Note that when you make the line plot, the year will be the row index as a result of using `groupby()`.  This just means it will automatically be used for the x axis in the line plot, and you do not have to pass it in as a parameter.

Now try writing this code without looking at any of the hints!  (But if you get stuck, they are there)

<details><summary>One way to do the filtering</summary>
<code>
year_filter_lower = guns["month"].dt.year >= 2010
year_filter_upper = guns["month"].dt.year <= 2020
ny_filter = guns["state"] == "New York"

guns2 = guns[year_filter_lower & year_filter_upper & ny_filter]
guns2
</code>
</details>

<details><summary>Grouping, assuming the filtered DataFrame is `guns2`:</summary>
<code>
grouped_guns2 = guns2.groupby(guns2["month"].dt.year).sum()
grouped_guns2
</code>
</details>

<details><summary>Plotting, assuming the filtered and grouped DataFrame is `grouped_guns2`:</summary>
<code>
grouped_guns2 = guns2.groupby(guns2["month"].dt.year).sum()
grouped_guns2
</code>
</details>

How has the total number of background checks for guns in New York state changed from 2010-2020?

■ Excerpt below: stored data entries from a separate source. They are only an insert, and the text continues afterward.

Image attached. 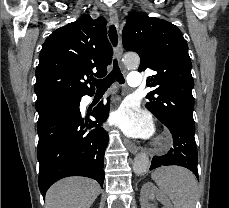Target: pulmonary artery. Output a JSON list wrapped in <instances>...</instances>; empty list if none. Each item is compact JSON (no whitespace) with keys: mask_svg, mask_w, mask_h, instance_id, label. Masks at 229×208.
Listing matches in <instances>:
<instances>
[{"mask_svg":"<svg viewBox=\"0 0 229 208\" xmlns=\"http://www.w3.org/2000/svg\"><path fill=\"white\" fill-rule=\"evenodd\" d=\"M143 76L142 72H132L128 74L126 80L127 83L130 87H137L141 84L142 79L141 77Z\"/></svg>","mask_w":229,"mask_h":208,"instance_id":"1","label":"pulmonary artery"}]
</instances>
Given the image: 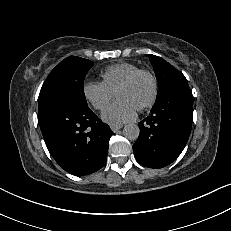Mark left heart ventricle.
Masks as SVG:
<instances>
[{
	"label": "left heart ventricle",
	"instance_id": "left-heart-ventricle-1",
	"mask_svg": "<svg viewBox=\"0 0 231 231\" xmlns=\"http://www.w3.org/2000/svg\"><path fill=\"white\" fill-rule=\"evenodd\" d=\"M152 84L147 76H140L131 86L119 90L118 99L128 101L136 109L144 104L151 95Z\"/></svg>",
	"mask_w": 231,
	"mask_h": 231
}]
</instances>
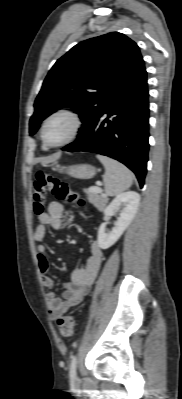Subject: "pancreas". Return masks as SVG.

#### Optional challenge questions:
* Find the row with the highest total number of background checks.  <details><summary>Hint:</summary>
Use `idxmax()` from MAT 128 or mentioned last lab.
</details>
* Plot a histogram of the distribution over all states of the median number of long gun background checks made in May in the last five years.  That is, your histogram will contain one data point for each state, which is the median number of long gun background checks made in that state in the last 5 years.
* Plot the same histogram as the previous challenge, but for November.  How does it compare to the May histogram?  Does the shape of the distribution change or just the magnitude?